Amira and I checked out some grocery stores and outdoor produce markets in Havana today.
I believe the food scene in Cuba is improving overall, but the current state of eating food is still pretty grim for the average Cuban.
The "supermarkets" we went to were dark and warm (no air conditioning). You check your purse or bag at the door before shopping. Nearly all the food is highly processed packaged junk food, with limited variety.
In the meat section of one larger-than-average store, the options were hot dogs, canned sardines, frozen chicken and a kind of Cuban spam in a can.
The primacy of hot dogs is conspicuous in Havana. Our apartment comes with breakfast, and hot dogs were the main course every morning.

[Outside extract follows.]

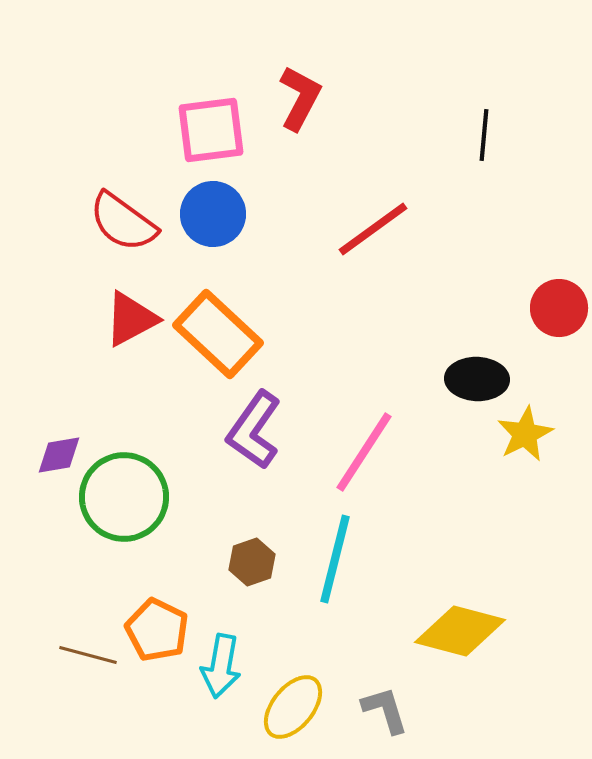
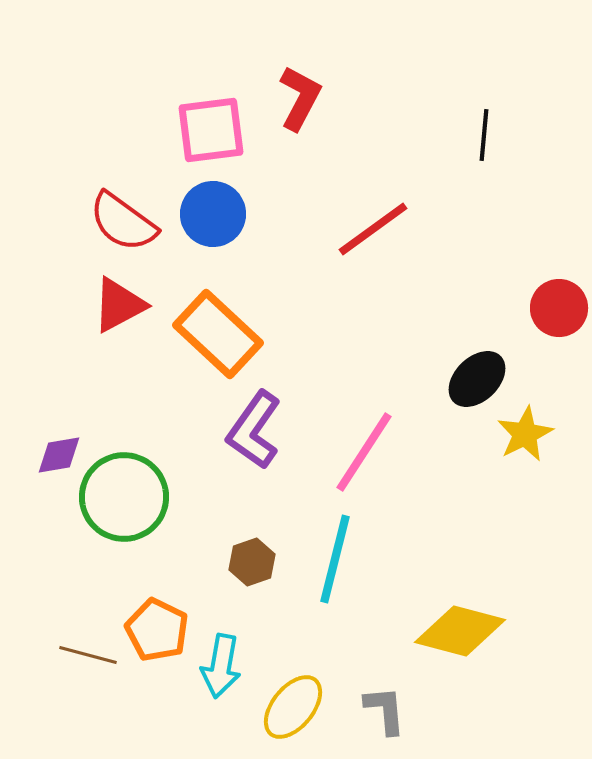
red triangle: moved 12 px left, 14 px up
black ellipse: rotated 46 degrees counterclockwise
gray L-shape: rotated 12 degrees clockwise
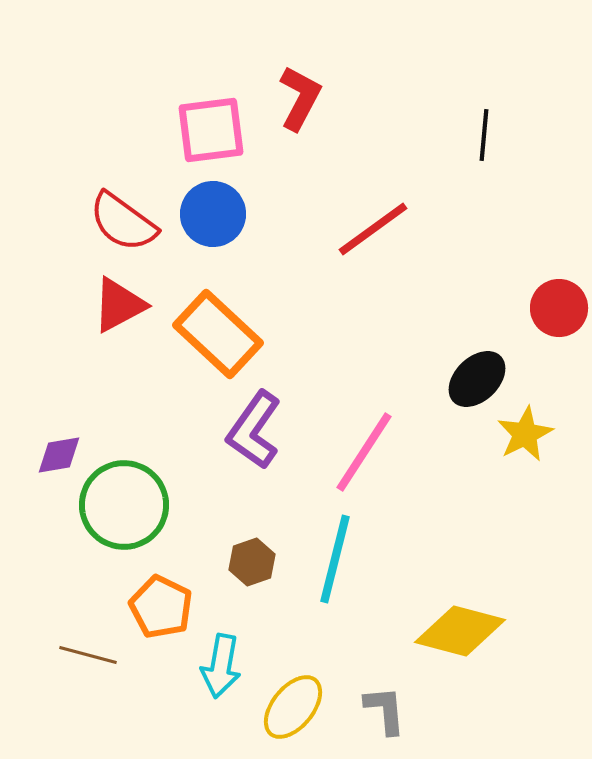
green circle: moved 8 px down
orange pentagon: moved 4 px right, 23 px up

Kenny bought a hot dog on the street and didn't finish it. He said it didn't taste like a hot dog, or even like meat.
We saw meat for sale in an open air market, where the raw meat was hanging there in the breeze. This is pretty common in many countries we've lived in, including Kenya, Morocco and in some Central American countries.
Several of the grocery stores we checked out also sold home appliances, such as small refrigerators, stoves and so on.
After exiting, they check your receipt and grocery bags to make sure you didn't steal anything (like they do at, say, Costco or BestBuy in the United States).
The quality of produce at the open-air market was very low. Amira and I disagreed about what was for sale there; she believes it's left-overs or past-its-prime fruits and veggies sold at discount and I believe it's just what product looks like in such markets. Surprisingly, root vegetables are still covered in soil. Lettuces and other such produce are browning and wilted.
Private farms now exist in Cuba, but I believe the markets we saw in Havana must have been from the government-run collectivized farms. Without competition, marketing or any of the other drivers of competitive improvement in at least the appearance of produce, the appearance of this Cuban produce was clearly neglected.
We've seen people walking around eating corn on the cob, and the corn looks amazing. It's super dark orange-yellow, and looks very good and healthy. However, Amira tried some and it lacked flavor and was very tough to chew through.
The fresh fruit we've eaten was strange, as well. We had fresh pineapple, which lacked flavor as well.
Cuba could grow amazing food, and probably used to. But collectivization of farming has, as it always does, result in barely edible food, for the most part.